Table Of Contents

Commands frame/sorted_k

[ALPHA] Get a sorted subset of the data.

POST /v1/commands/

GET /v1/commands/:id

Request

Route

POST /v1/commands/

Body

name:

frame/sorted_k

arguments:

frame : Frame

<Missing Description>

k : int32

Number of sorted records to return.

column_names_and_ascending : list

Column names to sort by, and true to sort column by ascending order, or false for descending order.

reduce_tree_depth : int32 (default=None)

Advanced tuning parameter which determines the depth of the reduce-tree (uses Spark’s treeReduce() for scalability.) Default is 2.


Headers

Authorization: test_api_key_1
Content-type: application/json

Description

Take a number of rows and return them sorted in either ascending or descending order.

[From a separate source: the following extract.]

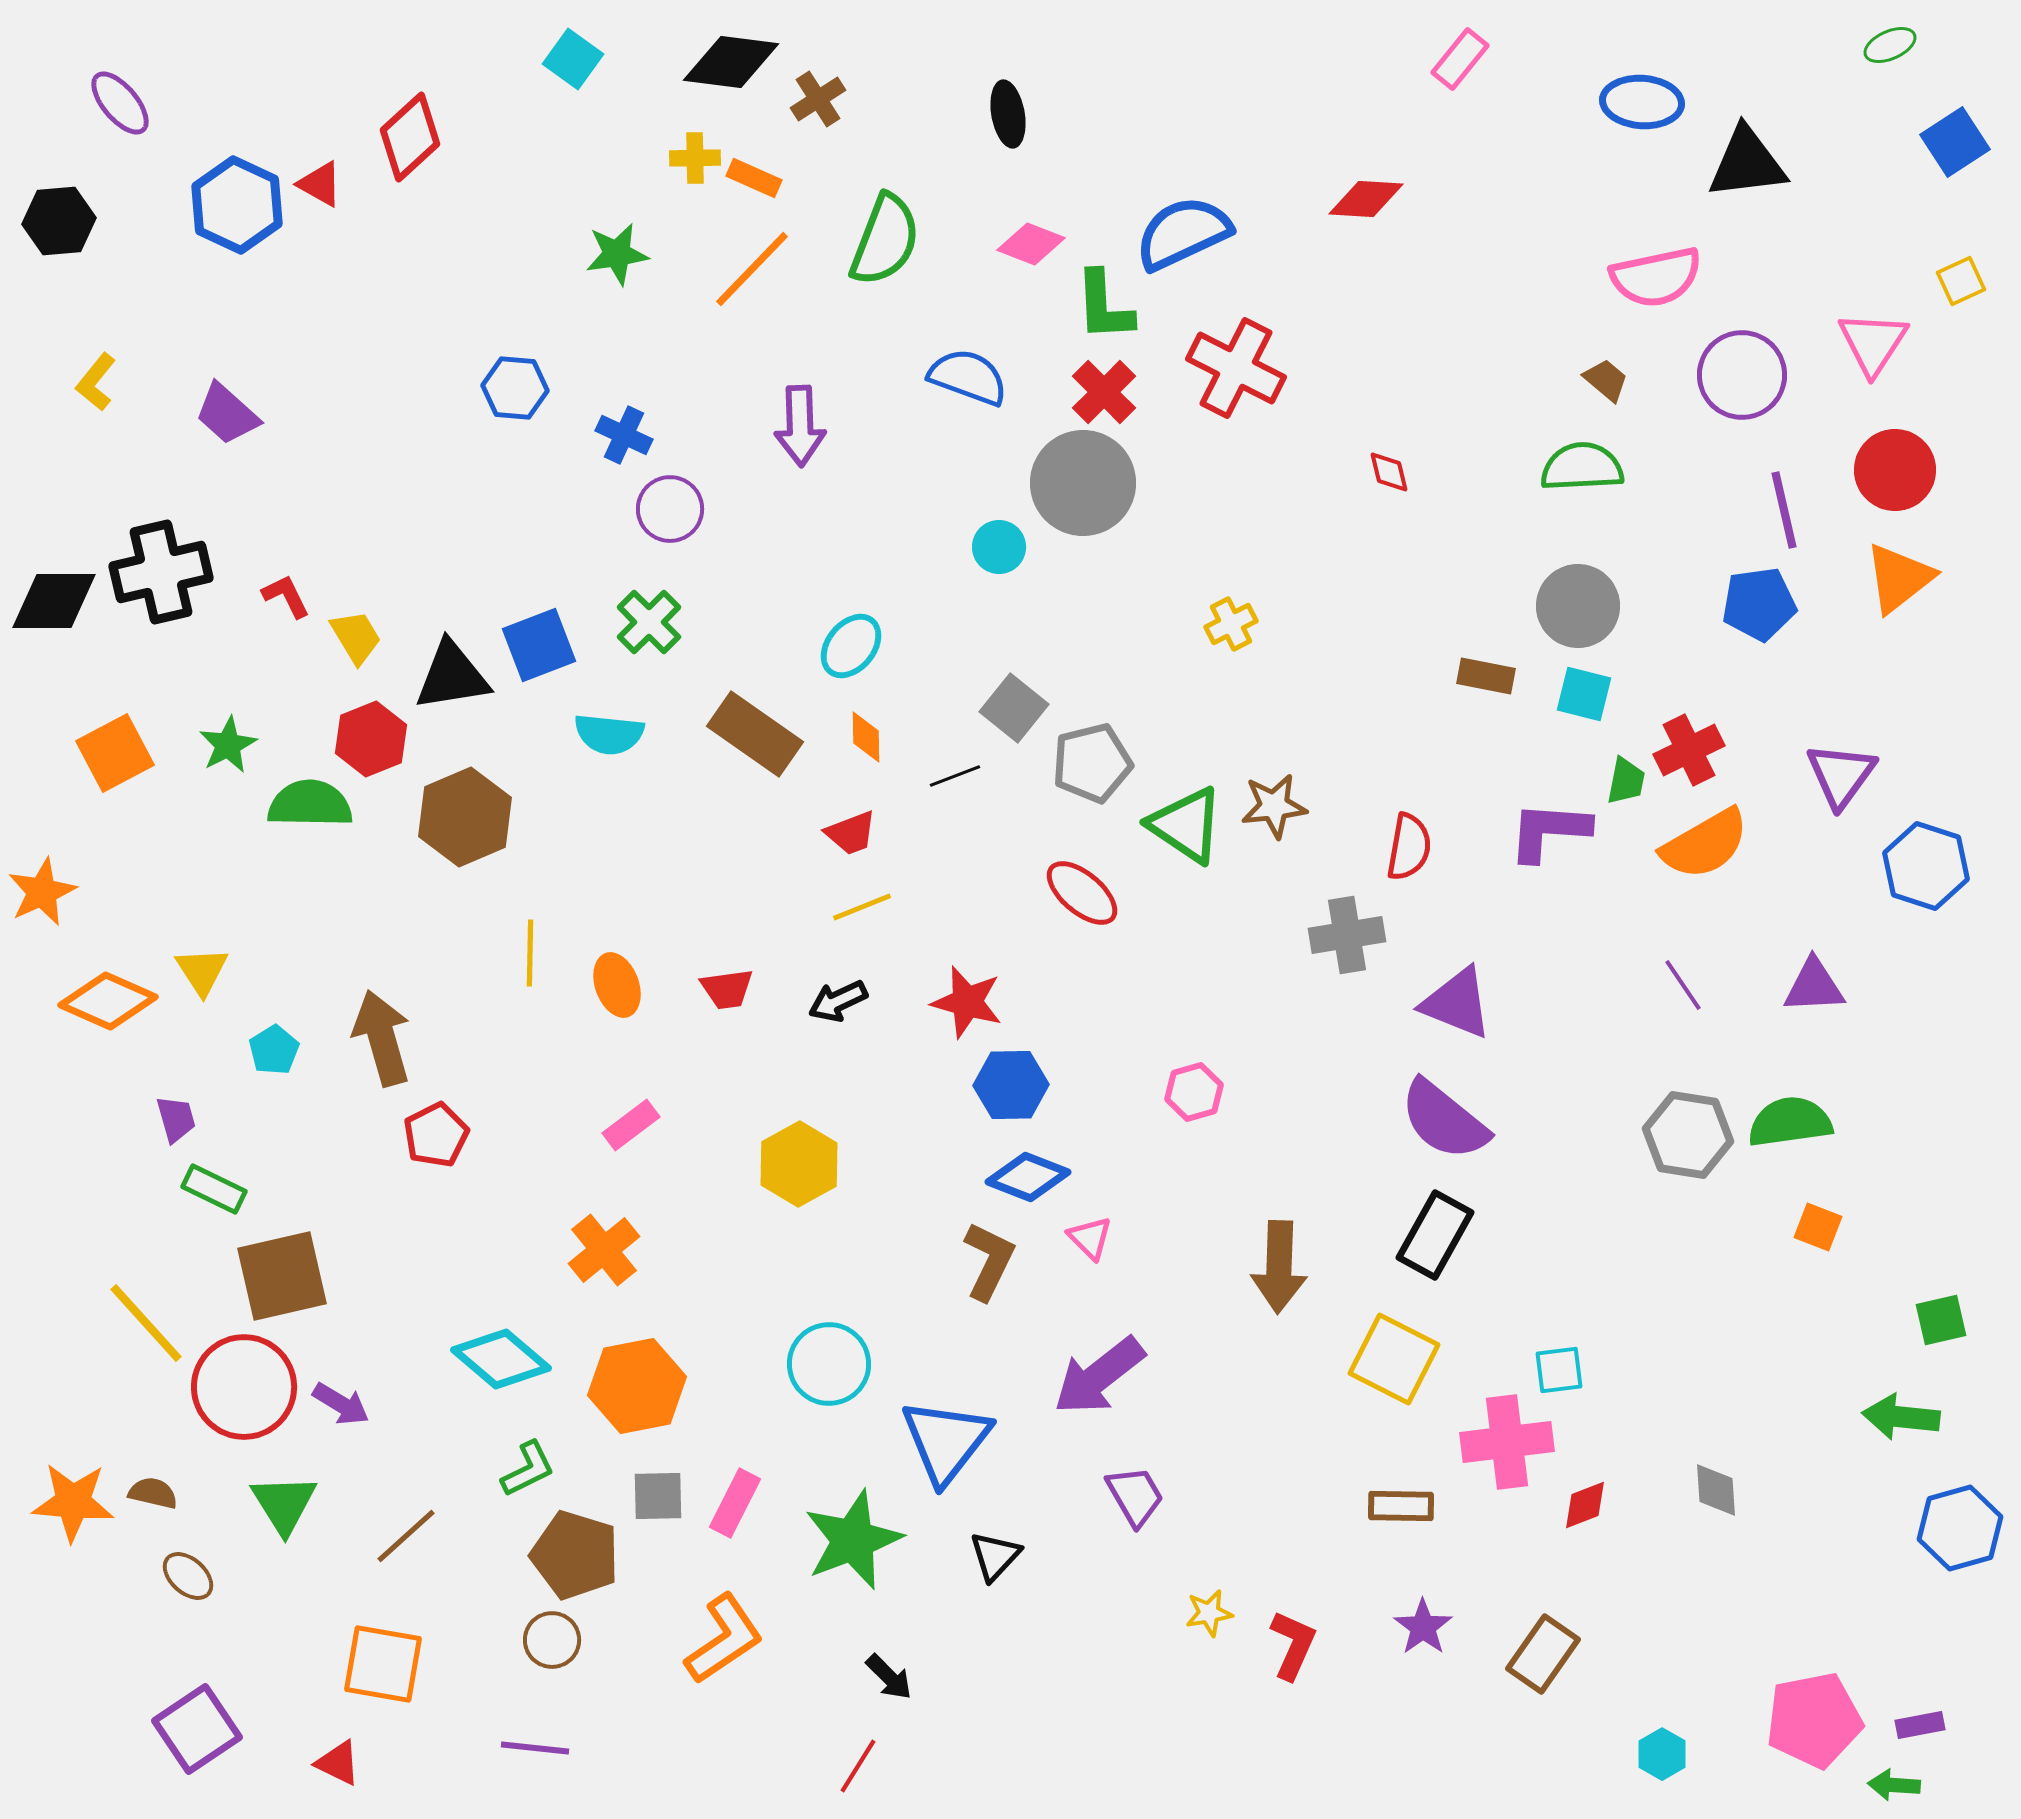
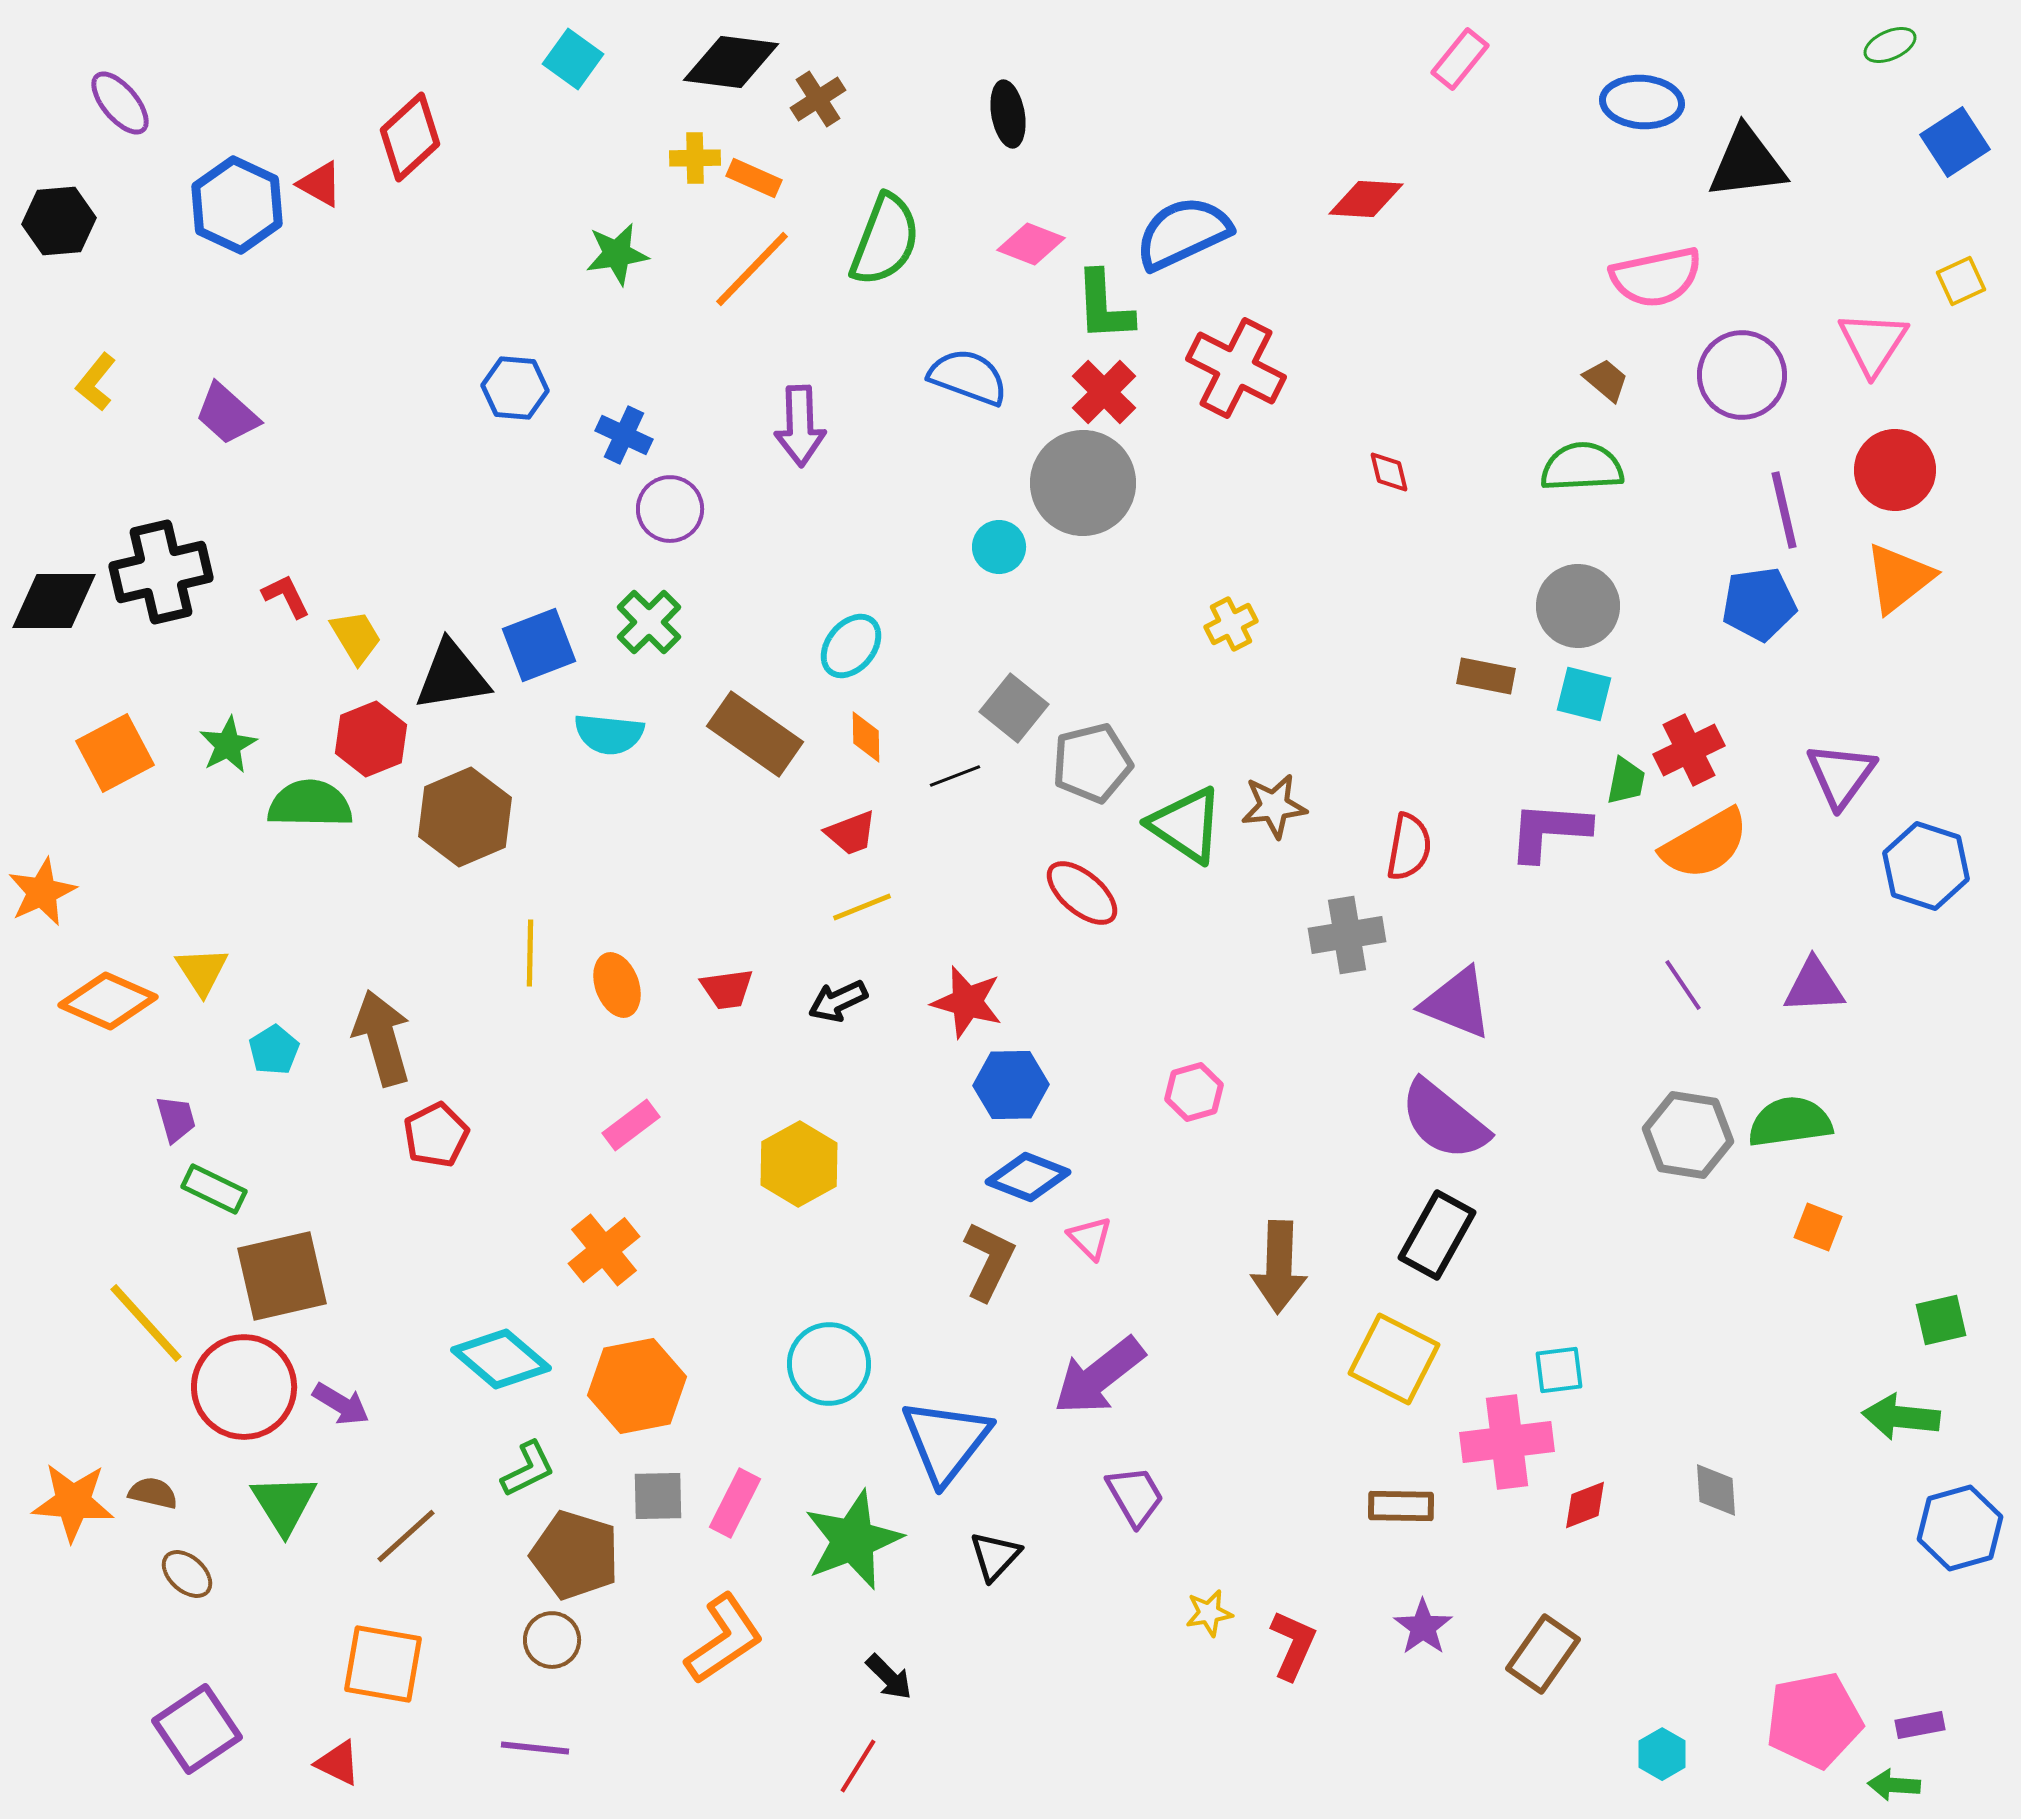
black rectangle at (1435, 1235): moved 2 px right
brown ellipse at (188, 1576): moved 1 px left, 2 px up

Sorting a subset of rows is more efficient than sorting the entire frame when the number of sorted rows is much less than the total number of rows in the frame.

Notes

The number of sorted rows should be much smaller than the number of rows in the original frame.

In particular:

  1. The number of sorted rows returned should fit in Spark driver memory. The maximum size of serialized results that can fit in the Spark driver is set by the Spark configuration parameter spark.driver.maxResultSize.
  2. If you encounter a Kryo buffer overflow exception, increase the Spark configuration parameter spark.kryoserializer.buffer.max.mb.
  3. Use Frame.sort() instead if the number of sorted rows is very large (in other words, it cannot fit in Spark driver memory).

Response

Status

200 OK

Body

Returns information about the command. See the Response Body for Get Command here below. It is the same.

GET /v1/commands/:id

Request

Route

GET /v1/commands/18

Body

(None)

Headers

Authorization: test_api_key_1
Content-type: application/json

Response

Status

200 OK

Body

Frame

A new frame with a subset of sorted rows from the original frame.